Contava meu pai a estranha
estória de um certo Dr. João Luiz, conhecido seu, advogado,
casado, pai de filhos, de tradicional e rica família de seringalistas
que, depois da morte do pai voltou da Europa para o Amazonas.
Pois falava vários
idiomas aquele homem, aquelas línguas indígenas, a língua
dos Cintas-Largas, a dos Parecis, dos Nambiquaras, dos Caxinauás.

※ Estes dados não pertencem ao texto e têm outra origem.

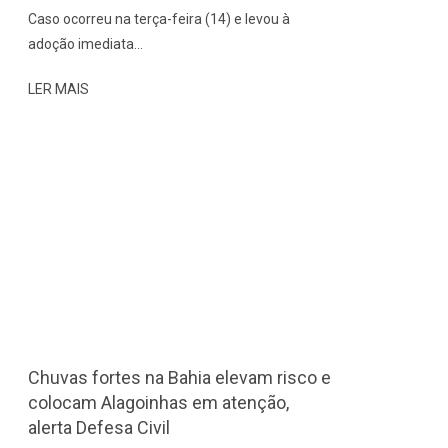
Caso ocorreu na terça-feira (14) e levou à
adoção imediata
LER MAIS
Chuvas fortes na Bahia elevam risco e
colocam Alagoinhas em atenção,
alerta Defesa Civil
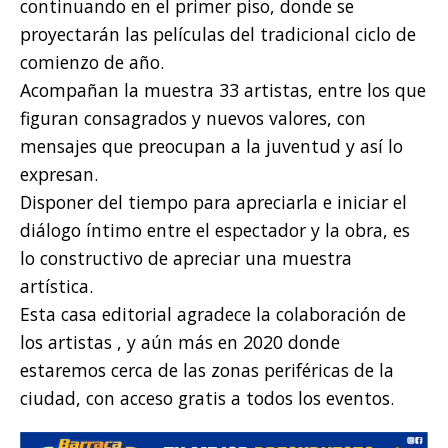
continuando en el primer piso, donde se
proyectarán las películas del tradicional ciclo de
comienzo de año.
Acompañan la muestra 33 artistas, entre los que
figuran consagrados y nuevos valores, con
mensajes que preocupan a la juventud y así lo
expresan.
Disponer del tiempo para apreciarla e iniciar el
diálogo íntimo entre el espectador y la obra, es
lo constructivo de apreciar una muestra
artística.
Esta casa editorial agradece la colaboración de
los artistas , y aún más en 2020 donde
estaremos cerca de las zonas periféricas de la
ciudad, con acceso gratis a todos los eventos.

Consta mesmo que ficou dois anos entre os Suruins, os que não admitiam
contato civilizado.
Era proprietário
do navio 'Barão do Abunã', dentro do Rio Abunã, um
rio cujas embarcações tinham de ser construídas lá
mesmo, pois não passavam da Cachoeira de Fortaleza do Abunã,
zona limítrofe entre Brasil e Bolívia.
As terras do Rio Negro,
tributário do Abunã, eram dominadas pelos perigosos índios
Pacaahuaras, que não se fixavam em nenhum lugar.
Certa vez, pois, esse João
Luiz encontrou, na Praia do Cuco, belíssima indiazinha pacaahuara
por quem se apaixonou.
Quiseram impedi-lo, mas
foi ele até à praia, onde doze guerreiros o observavam, arcos
retesados.
Porém João
Luiz não os temia. Deixa oferecimentos na pedra, diz que volta no
dia seguinte, mesmo lugar e hora, com mais coisas.
Estranho homem, aquele.
No dia seguinte, encontra
velhas pacaahuaras e guerreiros.
Não, não parecem
agressivos.
Percebe João a menina,
naquela verde sombra, entre as árvores, e a chama para si.
Ela sorriu.
Cego de paixão -
por quanto nos faz o amor! - salta da canoa, vai em sua direção.
Os machos emudecem, tensos, estátuas.
Mas não, ele não
se atemoriza.
Tira do bolso colar de pedras
coloridas, cintilantes. Oferece à indiazinha, mas uma das velhas
tira o colar das mãos da moça.
João Luiz, então,
oferta à velha um excelente canivete. A indiazinha sorriu, concordando.
João diz seu nome. Aponta a moça. A velha diz que ela se
chama Iviti, e... pergunta se ele quer fazer 'curumins' com ela.
Pronto. Foi quando a guerra
acabou, todos caíram na gargalhada, velhos amigos que fossem.
Era o Contato.
Acrescenta a velha, entre
risinhos finos, que ele tem de casar-se na aldeia, que a menina era prometida
a outro, de quem ele tem de comprar.
João teria de ir,
sozinho, à maloca, meio dia de viagem, pedi-la ao tuxaua... Voltasse
dias após, depois, esperasse ali, lá, na Praia do Cuco, pela
resposta.
O amante ardeu, voltou,
armou um tapiri, colocou oferecimentos em grandes caixas, esperou ansioso.
Sonhava com Iviti nos braços. Ela era uma princesa.
Esperou na praia, seus homens
ao largo, na lancha.
No quarto dia apareceram
os índios e João Luiz sem mais demora sumiu com eles pelo
mato. Ora, já tinha feito isso outras vezes. A menina tinha o esplendor,
o luminoso da floresta amazônica, toda força verde, a graça,
a leveza, o sorriso, o luzir da pele, os cabelos lisos e brilhantes, o
ventre gracioso que até a curva do sexo seguia com elegante deslizar,
as curvas perfeitas das pernas e nádegas, e, principalmente, aquele
sorriso que nascia dos olhos negros e convidativos como só os seres
amazônicos sabem ter. O sorriso convidava ao mergulhar naquelas águas
negras e misteriosas: Ele estava cego da mais comovente paixão...
Meses depois, um grupo de
seringueiros o encontrou, feliz, nas cabeceiras do Rio Pacaahuara, já
chefiando um grupo de guerreiros.
Mas lá João
soube que seus bens tinham sido usurpados pelo sócio, que sua família
passava necessidades, em Manaus. Logo teve permissão do tuxáua
para sair, mas não para levar consigo Iviti. Recuperou bens materiais,
mas não os espirituais.
Não, nunca mais encontrou
Iviti, nem os Pacaahuaras.
Durante anos os procurou,
no Abunã de fundas matas impenetráveis.
Finalmente entristeceu,
desistiu, degenerou.
Na última vez que
meu pai o encontrou estava no trem que segue de Porto Velho a Guajaramirim.
Não o reconheceu. Estava bêbado. Demente.